To Grieve Or Not To Grieve
As published in VoiceCatcher.
I have entered the season of grief. At age 64, I like to think of myself as “middle-aged,” but unless I live to 128, my middle years have long departed. I now know more dead people than newborn ones. Loss has become a way of life. Every month, someone new dies—an old friend, a neighbor, someone’s husband or wife. They are dropping like flies around me.
I used to wear my grief like a heavy winter coat, weighted, scratchy, and impossible to ignore. Now it feels more like a spring sweater. I am aware of its light weight, but it doesn’t oppress me. I wrap the soft cotton threads around my shoulders and go about my day, feeling grateful for its presence. It’s not the grief I hold on to now, it’s the memories.
I got slammed with grief when my sister died. She was struck and killed by a bicycle on her way to meet me for dinner. She was just a year older than I am now. She was my mentor and my best friend. My loss crushed me. It was everything. My loss became my only story. If you asked me how I was doing (and lots of people did), I’d respond honestly. “Terrible,” I’d say. I dealt with my sadness by embracing it and talking about it. People hated seeing me sad, but I relished the relief of speaking my truth.

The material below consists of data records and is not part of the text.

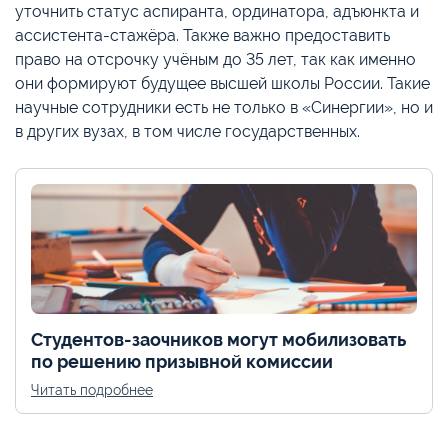
уточнить статус аспиранта, ординатора, адъюнкта и
ассистента-стажёра. Также важно предоставить
право на отсрочку учёным до 35 лет, так как именно
они формируют будущее высшей школы России. Такие
научные сотрудники есть не только в «Синергии», но и
в других вузах, в том числе государственных.
Студентов-заочников могут мобилизовать
по решению призывной комиссии
Читать подробнее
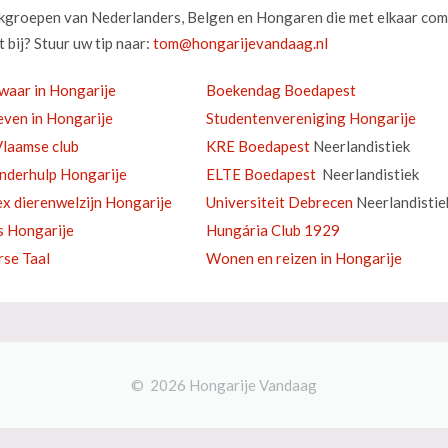
okgroepen van Nederlanders, Belgen en Hongaren die met elkaar com
 bij? Stuur uw tip naar:
waar in Hongarije
Boekendag Boedapest
ven in Hongarije
Studentenvereniging Hongarije
laamse club
KRE Boedapest
Neerlandistiek
inderhulp Hongarije
ELTE Boedapest
Neerlandistiek
ex dierenwelzijn Hongarije
Universiteit Debrecen
Neerlandistie
s Hongarije
Hungária Club 1929
se Taal
Wonen en reizen in Hongarije
© 2026 Hongarije Vandaag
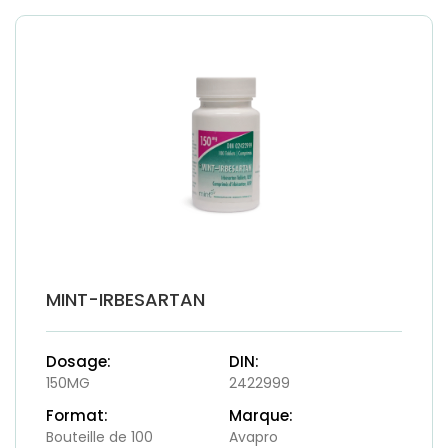
MINT-IRBESARTAN
Dosage:
DIN:
150MG
2422999
Format:
Marque:
Bouteille de 100
Avapro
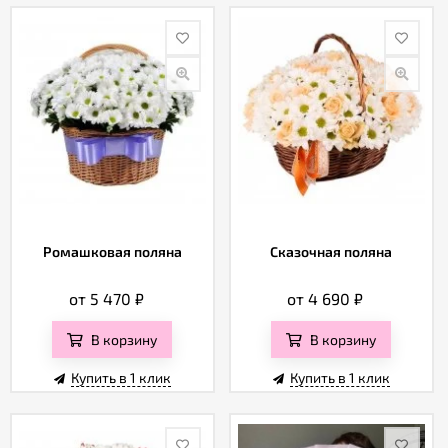
Ромашковая поляна
Сказочная поляна
от 5 470
₽
от 4 690
₽
В корзину
В корзину
Купить в 1 клик
Купить в 1 клик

Strangely, though, my ninety-five-year-old mother didn’t want to talk about her feelings. She’d talk about my sister, sure, but not about her death. Psychologists say it’s important to share our feelings about grief in order to fully process them. I tried to help my mother in that process. I even sent a grief counselor to see her. I remember meeting him in the hall of her retirement building after two sessions. “Your mother is a strong woman,” he said, smiling and shaking his head. “We had a good couple of sessions, but she doesn’t want to meet with me anymore. She says she’s over it.” Over it? Right. She’s over the loss of her dearest daughter, the one who took care of her after my father died, who moved her out of the family home and into an apartment ten minutes away from her? The one who saw her every Sunday, took her out shopping and to all her appointments? The one she leaned on most? Obviously my mother wasn’t over the loss of my sister. She just didn’t want to talk about it. She wore her grief lightly and enjoyed everything else she had in her life—her three other children, her grandchildren, her one great-granddaughter, and her few remaining friends. She even made new friends.

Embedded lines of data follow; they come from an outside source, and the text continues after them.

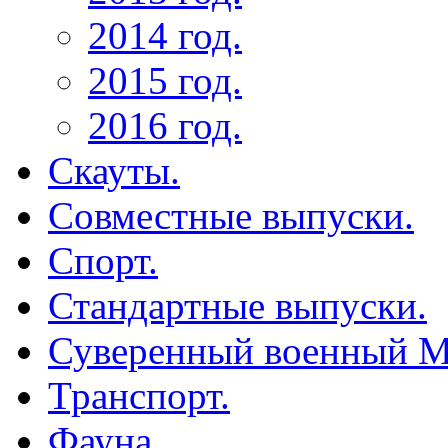
2014 год.
2015 год.
2016 год.
Скауты.
Совместные выпуски.
Спорт.
Стандартные выпуски.
Суверенный военный М
Транспорт.
Фауна.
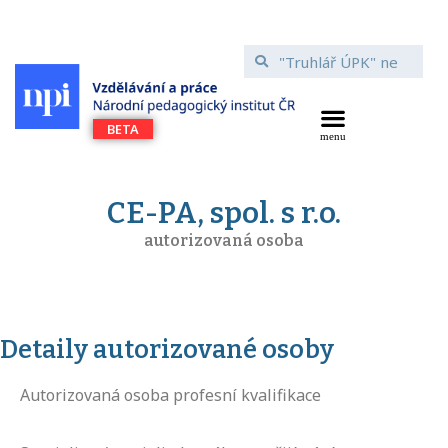
CE-PA, spol. s r.o.
autorizovaná osoba
Detaily autorizované osoby
Autorizovaná osoba profesní kvalifikace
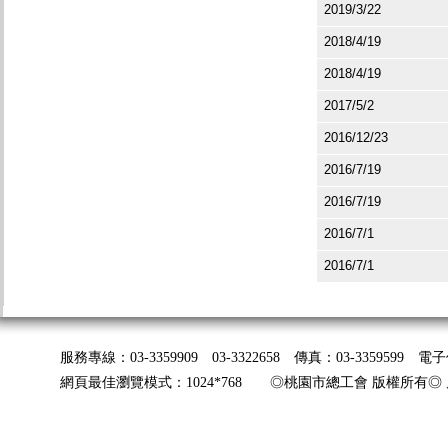
2019/3/22
2018/4/19
2018/4/19
2017/5/2
2016/12/23
2016/7/19
2016/7/19
2016/7/1
2016/7/1
服務專線：03-3359909 03-3322658 傳真：03-3359599 
網頁最佳瀏覽模式：1024*768 ◎桃園市總工會 版權所有◎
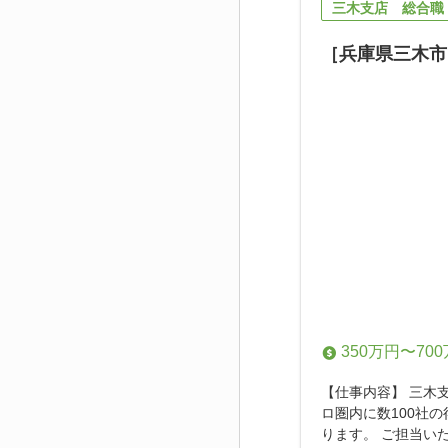
三木支店 総合職
［兵庫県三木市
350万円〜70
【仕事内容】 三木
ロ圏内に数100社
ります。 ご担当いた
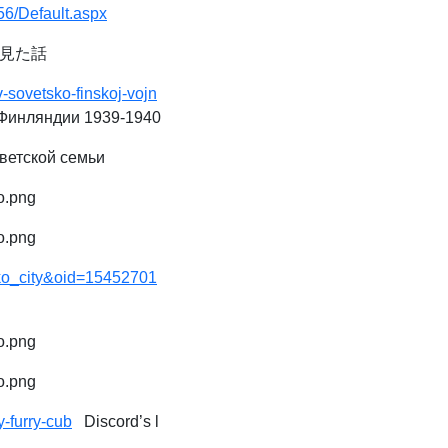
56/Default.aspx
見た話
-sovetsko-finskoj-vojn
Финляндии 1939-1940
ветской семьи
o.png
o.png
biko_city&oid=15452701
o.png
o.png
-furry-cub
Discord’s l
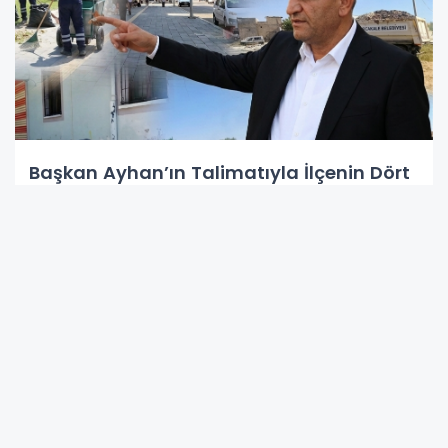
Başkan Ayhan’ın Talimatıyla İlçenin Dört
Bir Yanı Yenileniyor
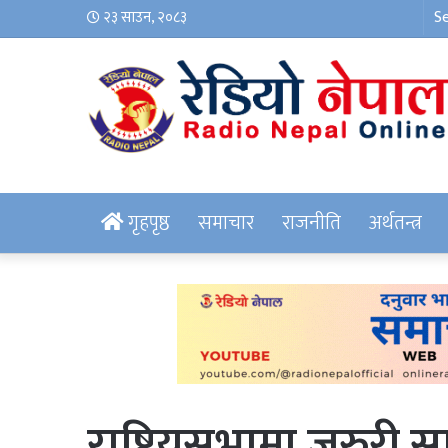
२३ साउन, २०८३
गृहपृष्ठ
समाचार
राजनीति
अर्थतन्त्र
राष्ट्रियसभामा जरुरी स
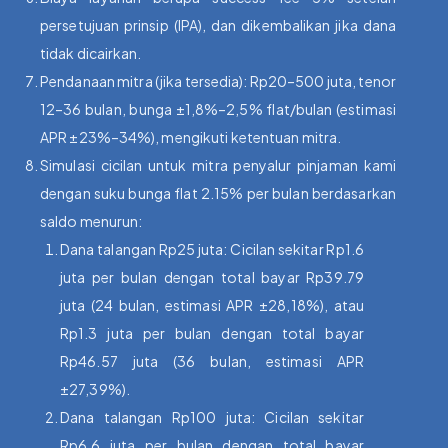
persetujuan prinsip (IPA), dan dikembalikan jika dana
tidak dicairkan.
Pendanaan mitra (jika tersedia): Rp20–500 juta, tenor
12–36 bulan, bunga ±1,8%–2,5% flat/bulan (estimasi
APR ±23%–34%), mengikuti ketentuan mitra.
Simulasi cicilan untuk mitra penyalur pinjaman kami
dengan suku bunga flat 2.15% per bulan berdasarkan
saldo menurun:
Dana talangan Rp25 juta: Cicilan sekitar Rp1.6
juta per bulan dengan total bayar Rp39.79
juta (24 bulan, estimasi APR ±28,18%), atau
Rp1.3 juta per bulan dengan total bayar
Rp46.57 juta (36 bulan, estimasi APR
±27,39%).
Dana talangan Rp100 juta: Cicilan sekitar
Rp6.6 juta per bulan dengan total bayar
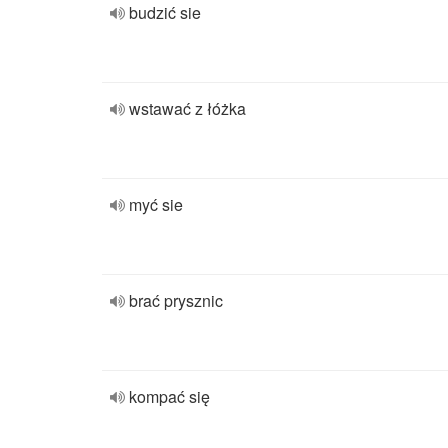
budzić sie
wstawać z łóżka
myć sie
brać prysznic
kompać się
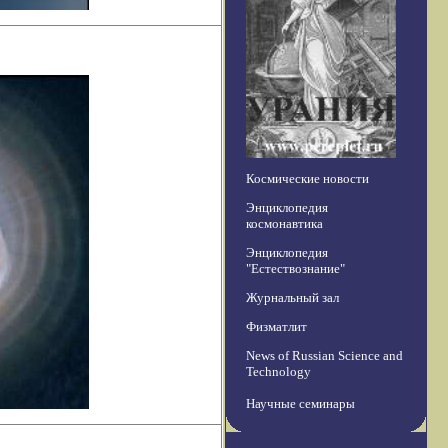
Космические новости
Энциклопедия
космонавтика
Энциклопедия
"Естествознание"
Журнальный зал
Физматлит
News of Russian Science and
Technology
Научные семинары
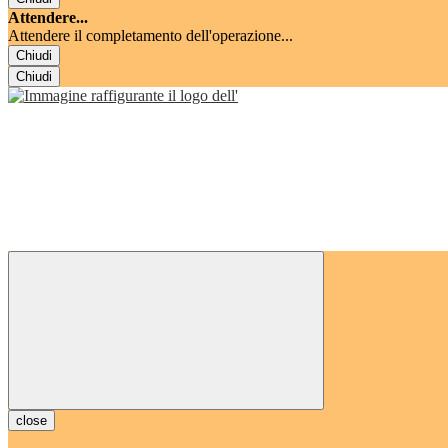
Attendere...
Attendere il completamento dell'operazione...
Chiudi
Chiudi
close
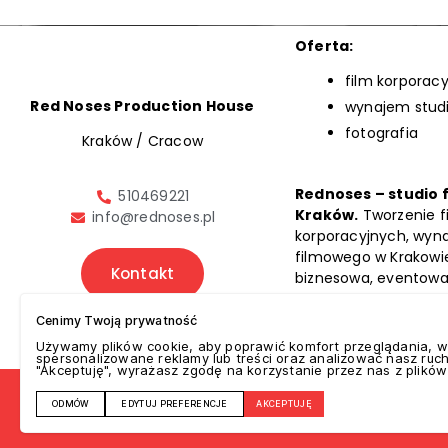
Oferta:
film korporacy
Red Noses Production House
wynajem stud
fotografia
Kraków / Cracow
Rednoses – studio 
510469221
Kraków.
Tworzenie f
info@rednoses.pl
korporacyjnych, wyn
filmowego w Krakowie
Kontakt
biznesowa, eventowa
filmy z drona.
Cenimy Twoją prywatność
Mapa witryny
Używamy plików cookie, aby poprawić komfort przeglądania, w
spersonalizowane reklamy lub treści oraz analizować nasz ruch.
"Akceptuję", wyrażasz zgodę na korzystanie przez nas z plików
ODMÓW
EDYTUJ PREFERENCJE
AKCEPTUJĘ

My mother herself died just one year after my sister. I handled this loss differently. In our family, we used to say to each other, “Well, if mom ever dies” instead of “When mom dies.” It’s as if we couldn’t fathom the idea of our indomitable mother actually dying. Our mother was our rock, always available to talk on the phone (sometimes too available), give advice (sometimes too readily), lend money (never too often), and generally cheer us on. We rued the day we’d lose her. But when that day actually arrived, we were ready. Her heart was failing as was her cognition; she wanted to die, and we supported her in that wish. Standing by her deathbed, we’d watch her close her eyes, scrunch up her face, and try to wish herself out of this world. She’d then open them, see our hangdog faces staring at her from above, and sigh in disappointment. “Sorry, Ma,” I’d say, “I don’t think it works that way. You can’t rush it.” But still she’d try, again and again, until she passed. It was almost a relief when she stopped breathing.
It seems like every month someone I know dies. Just the other day I got the news that an acquaintance younger than I had died suddenly from a pulmonary embolism. He had just retired, put all his furniture in storage, and was readying to travel the world with his wife. Now his wife is left with no home and no husband. I called my sister to tell her about it. “Oh God,” she said, “That’s what I’m especially worried about. Pulmonary embolisms.”
“Why?” I answered. “Do you think you have one? What exactly is a pulmonary embolism?”
“I’m not sure,” she said. “I asked my doctor how you screen for one, and he seemed perplexed by the question. But people seem to die from them a lot. There must be a way to avoid them!”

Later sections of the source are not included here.